Tuesday, May 24, 2011

End of quarter

Hey everyone:

Here are some important updates/ dates to keep in mind:

We will present our book club book reports next Thu, June 2nd. So be ready:
  • Turn in a book review to me as a group.
  • As individuals, turn in a sheet that explains how you contributed to the review and how your group worked as a group.
  • For the class, present a brief synopsis and you impressions of the book and its relevance to the class. You can split this duty up or nominate one individual from the group.

Next Tuesday the 31st, I invite anyone and everyone to share their websites in progress and get constructive feedback from all of us. You can also continue working on them; we will be in the lab. We can continue sharing/workshopping Thu after the book reviews.

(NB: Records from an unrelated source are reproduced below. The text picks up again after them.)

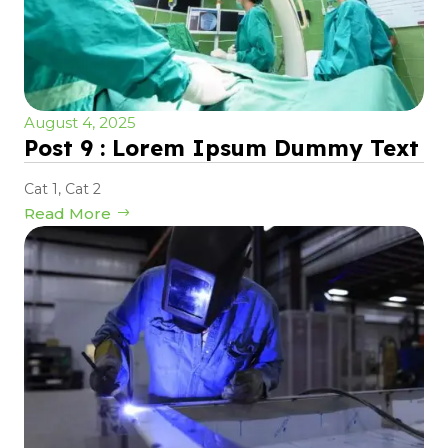
August 4, 2025
Post 9 : Lorem Ipsum Dummy Text
Cat 1
,
Cat 2
Read More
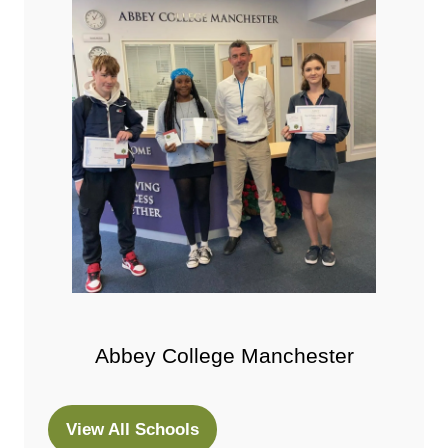
Abbey College Manchester
View All Schools
(opens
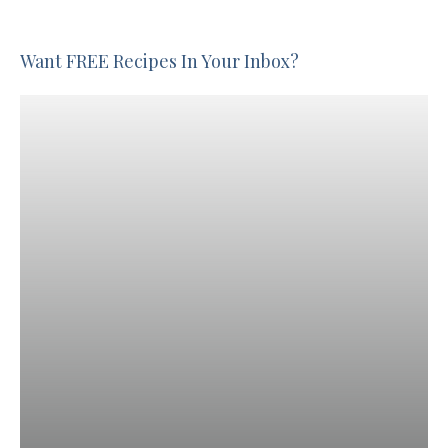
Want FREE Recipes In Your Inbox?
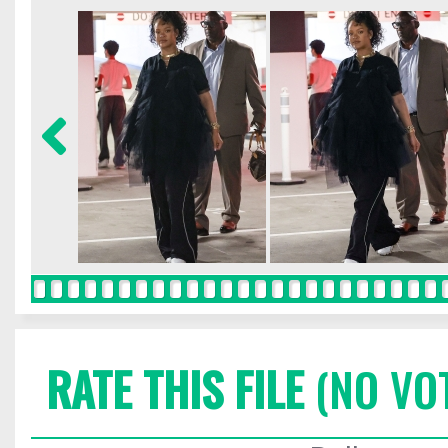
RATE THIS FILE
(NO VO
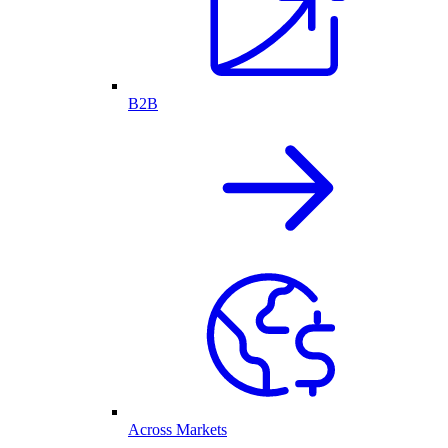
B2B
Across Markets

Your final web projects are due to me (email me the web address (url)) by June 9th at noon. Please also place you annotated portfolio in the cardboard box outside my office (Ellis 344) by that time.

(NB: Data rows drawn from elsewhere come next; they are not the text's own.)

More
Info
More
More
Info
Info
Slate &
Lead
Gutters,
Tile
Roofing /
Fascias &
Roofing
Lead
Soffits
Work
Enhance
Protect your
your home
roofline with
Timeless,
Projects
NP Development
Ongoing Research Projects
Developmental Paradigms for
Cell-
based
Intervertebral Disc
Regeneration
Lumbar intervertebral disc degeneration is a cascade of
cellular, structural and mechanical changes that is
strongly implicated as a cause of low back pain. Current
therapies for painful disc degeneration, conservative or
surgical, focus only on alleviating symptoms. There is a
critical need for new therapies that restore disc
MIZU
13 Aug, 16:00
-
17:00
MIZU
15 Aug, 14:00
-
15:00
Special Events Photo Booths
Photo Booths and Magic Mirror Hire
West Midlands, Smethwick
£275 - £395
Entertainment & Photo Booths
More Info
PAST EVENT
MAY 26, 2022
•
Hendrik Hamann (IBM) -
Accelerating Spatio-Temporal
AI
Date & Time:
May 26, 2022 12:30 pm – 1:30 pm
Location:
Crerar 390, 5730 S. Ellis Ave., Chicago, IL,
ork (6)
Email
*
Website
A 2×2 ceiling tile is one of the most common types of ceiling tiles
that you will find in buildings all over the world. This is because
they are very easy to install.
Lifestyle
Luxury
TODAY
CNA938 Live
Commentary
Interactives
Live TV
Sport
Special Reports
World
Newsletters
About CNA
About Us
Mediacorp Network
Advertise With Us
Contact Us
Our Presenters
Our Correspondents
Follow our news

Here are specific requirements for your portfolio:
  • Start with an annotated table of contents. this means you list items in the order they appear (i.e. fieldnotes, artifact 1, artifact 2, freewrite from class #), beneath each listing you should write a short paragraph explaining the significance of that item to your overall experience researching and writing. Why are you including it?
  • Include whichever writings/ artifacts/ maps/ descriptions/ photos you think are significant. You can organize this in any way that is meaningful to you (in a folder/binder, in an envelope, in a book, in a mobile, whatever)
  • Include a final reflection letter about your research process in general and your writing experiences this quarter. The focus of the portfolio is showing me what was most important to you as a researcher/writer. Your website will probably not include all the same things, since it is meant for a public audience.

Wednesday, May 11, 2011

See below

See the post on the week's schedule for the conference schedule for Thursday. If you missed class and have not signed up for a conference, lease email a time, you'd be available, or come at one of the times listed that has fewer than 3 people.

Tuesday, May 10, 2011

Library

To get to the databases:

Click "Academic Search Complete" just above the second search box on the library main page. Then click choose databases (in the upper right hand area). Click the ones you wand and then OK. Click "peer-reviewed" box below before you search. To get more results try truncating your search terms. So instead of blogging, I type blog* and then it could come back with blogging, bloggers, blogged, or blogs.

This week.

This Week’s Agenda:

Today: We will be sharing our interviews and having a research sharing-fest. Also, some in-class writing. I will be responding to the interviews you sent me and/or posted on your blog.

Assignment: Begin some secondary research into your subculture. Try to find three good sources. ****Write a 1-2 page synopsis of what you know so far about your subculture. You can try to come to some conclusions, or you can raise some questions by the end of the 2 pages. Send this to me before (by a lot) your scheduled conference. ****

The Rest of the Week:

I’d like to schedule small group (3 or fewer) conferences (you may choose), where I can give you feedback on your interviews, your 1-2 page synopsis, and discuss the direction of your project. I can discuss with you at this time an estimated grade based on the work you’ve done so far and the interview.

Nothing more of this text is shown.